I don’t know what your world looks like, but mine probably looks a bit different.
I have congenital nystagmus. That means that I was born with eyes that move involuntarily. I can’t always control them. I don’t really know how to explain it, but I know that seeing and looking makes me tired. I don’t like bright light and loud, busy places confuse me. It takes me a little longer to spot my friends and crossing the road is daunting because the vehicles are fast and loud.
It’s something that makes me different from other people. I am pretty much the same as everyone else in many ways. The same but different.
I am nine and a half. I love animals because they love you, no matter who you are. When I grow up I want to work in an animal shelter so that I can help dogs feel safe.
Nystagmus won’t stop me. Nystagmus can’t stop me.
Nystagmus has given me skills to adapt and feel the world around me. I don’t feel sorry for myself because I am happy being who I am. I accept that I am not an artist and ball sports really aren’t my thing, but I love swimming and horse riding. No one is good at everything after all!
20 June is Nystagmus Awareness Day. People like me, with nystagmus, are sharing their stories so that our world is better understood.
I was diagnosed with congenital nystagmus as a baby. I wasn’t really aware of my impairment as a child, only that my eyes were a bit wobbly. I know now that my fears of crowded places and escalators, as well as having to turn my head to be able to look straight at a camera, were as a result of having nystagmus. I remember ball sports being something I hated. There’s only so many times you can enjoy being hit in the face! I was rarely able to read what teachers put on whiteboards at school and felt too embarrassed to say anything. I’m fortunate to have supportive parents who took the time to understand my impairment and did their best to make teachers aware of how it affected me.

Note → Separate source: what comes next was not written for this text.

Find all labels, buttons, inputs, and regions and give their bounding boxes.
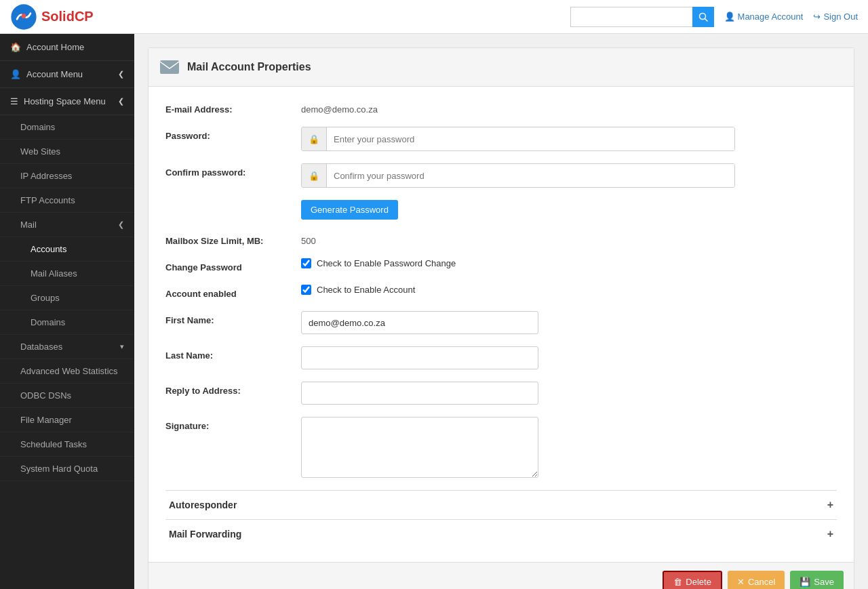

My teenage years were when the impact of having nystagmus hit me. The excitement of my first driving lesson soon faded when I wasn’t able to read a number plate at 20 metres. After seeing a specialist I was told I wouldn’t be able to drive. I felt like my chances of independence and progressing in life had been taken away from me. I was crushed, but after a while I became determined to prove that not being able to drive wouldn’t stop me from being successful.
I went on to study Environmental Health at university but not without challenges. An example was at an interview for a third year placement. It was going well until the dreaded question…can you drive? As soon as they found out I wasn’t able to they were no longer interested in taking me on. Again, I was devastated, but more determined than ever as a result.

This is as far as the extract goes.